Il y a forcément une certaine subjectivité dans mes réponses. Je l'assume car je n'ai pas la même responsabilité que mes voisins. Je bénéficie d'une certaine liberté d'action. Si j'estime qu'il faut que des événements et des figures incarnent le génie d'un pays, c'est parce que je suis très sensible aux dangers d'un relativisme universel.

La construction de soi passe par du spécifique. Qu'est-ce que connaît un jeune ? Son lieu de vie, sa communauté sociale, son école, son quartier, sa cité, son pays d'origine ou son pays d'accueil pour les enfants d'immigrés, l'histoire et les traditions de ce pays. Personnellement, je pense que, pour comprendre, il faut d'abord se situer soi-même. Il faut partir du singulier pour aller à l'universel.

Quels sont les figures et les événements qui incarnent l'identité nationale d'un pays, identité ouverte et critique, distincte des communautarismes ? En tout cas, je pense que le contrat social est impossible sans une vision et des références communes. Qui opère le choix ? Qui décide ? Les spécialistes de la discipline sont nos « stabilités régulatrices » face aux poussées idéologiques et aux lobbies. Il faut vraiment leur rendre hommage. La représentation nationale a aussi un rôle à jouer mais en dehors de tous freins.

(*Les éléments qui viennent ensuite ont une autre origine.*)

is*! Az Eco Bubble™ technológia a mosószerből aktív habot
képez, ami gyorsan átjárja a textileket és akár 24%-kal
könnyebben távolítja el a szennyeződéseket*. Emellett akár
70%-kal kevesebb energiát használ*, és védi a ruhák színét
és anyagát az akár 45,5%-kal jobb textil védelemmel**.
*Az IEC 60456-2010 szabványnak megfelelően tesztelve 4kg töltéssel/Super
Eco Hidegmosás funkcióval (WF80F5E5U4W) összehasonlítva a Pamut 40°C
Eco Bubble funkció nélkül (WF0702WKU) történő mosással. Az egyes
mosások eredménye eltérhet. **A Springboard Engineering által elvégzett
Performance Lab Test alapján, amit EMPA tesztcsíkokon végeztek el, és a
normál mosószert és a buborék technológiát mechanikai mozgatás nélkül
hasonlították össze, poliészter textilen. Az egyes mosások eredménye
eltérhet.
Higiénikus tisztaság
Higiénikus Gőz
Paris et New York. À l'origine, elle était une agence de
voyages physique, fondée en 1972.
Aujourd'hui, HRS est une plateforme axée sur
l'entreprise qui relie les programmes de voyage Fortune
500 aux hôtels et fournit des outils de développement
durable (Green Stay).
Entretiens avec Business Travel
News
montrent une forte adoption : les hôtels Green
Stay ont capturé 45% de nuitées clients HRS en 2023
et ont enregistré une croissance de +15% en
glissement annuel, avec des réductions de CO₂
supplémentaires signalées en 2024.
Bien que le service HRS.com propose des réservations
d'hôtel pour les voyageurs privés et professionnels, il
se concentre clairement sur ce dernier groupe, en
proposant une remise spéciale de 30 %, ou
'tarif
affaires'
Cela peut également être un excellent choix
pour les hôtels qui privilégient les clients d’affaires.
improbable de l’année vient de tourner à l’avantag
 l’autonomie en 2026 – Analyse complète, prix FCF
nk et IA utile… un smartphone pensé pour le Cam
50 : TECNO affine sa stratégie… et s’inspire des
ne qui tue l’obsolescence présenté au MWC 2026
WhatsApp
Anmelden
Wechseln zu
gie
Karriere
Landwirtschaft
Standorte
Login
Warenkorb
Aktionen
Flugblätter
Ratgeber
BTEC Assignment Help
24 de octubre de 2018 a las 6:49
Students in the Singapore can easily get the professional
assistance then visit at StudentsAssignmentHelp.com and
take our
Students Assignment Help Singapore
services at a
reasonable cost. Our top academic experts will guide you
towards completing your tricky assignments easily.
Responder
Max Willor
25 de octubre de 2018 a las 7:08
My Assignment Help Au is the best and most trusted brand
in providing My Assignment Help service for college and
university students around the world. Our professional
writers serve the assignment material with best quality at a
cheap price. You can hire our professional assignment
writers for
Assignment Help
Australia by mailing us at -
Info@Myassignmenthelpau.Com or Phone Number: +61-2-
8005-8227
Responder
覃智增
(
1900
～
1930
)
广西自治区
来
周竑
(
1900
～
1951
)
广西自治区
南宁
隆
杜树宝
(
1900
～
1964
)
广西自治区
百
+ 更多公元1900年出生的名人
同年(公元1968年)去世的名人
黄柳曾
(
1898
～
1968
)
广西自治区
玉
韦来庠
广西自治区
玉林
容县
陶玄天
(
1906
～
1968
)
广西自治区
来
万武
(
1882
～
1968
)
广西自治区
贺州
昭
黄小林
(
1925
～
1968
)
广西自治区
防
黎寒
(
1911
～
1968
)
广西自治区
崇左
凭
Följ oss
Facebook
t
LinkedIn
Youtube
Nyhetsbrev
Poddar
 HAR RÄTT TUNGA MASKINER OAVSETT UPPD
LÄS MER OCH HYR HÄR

Dans la mission qui m'a été confiée sur la Shoah, j'ai pu mesurer les risques de revendications concurrentielles et la crainte de telles revendications chez les victimes elles-mêmes de la Shoah. J'ai même été surprise des réactions. Quand on retient un événement, il faut en marquer clairement la valeur universelle et l'intérêt pour le monde en matière de prise de conscience. C'est sur ces critères que doit s'opérer le choix. La Shoah a été une atteinte à l'humanité portée à un degré absolu par un pays de haute culture à la suite d'un choix démocratique en 1933. Quels enseignements en tirer ? Non seulement la fragilité de la démocratie et les risques d'effondrement de la conscience individuelle dans un contexte de peur, mais également, et surtout, le sursaut au lendemain de la guerre, la notion de crime contre l'humanité, la création d'institutions pénales. À côté du volet sombre de l'histoire, il faut mettre en avant son volet plus réconfortant.

Il ne faut pas faire porter aux écoliers le poids de la mémoire du monde. Il faut leur faire comprendre qu'ils appartiennent à une histoire particulière qui a ses zones d'ombre mais également ses clartés, ses valeurs universelles, la citoyenneté afin de conduire à une mémoire apaisée. Une telle approche me semble garante de comportements démocratiques.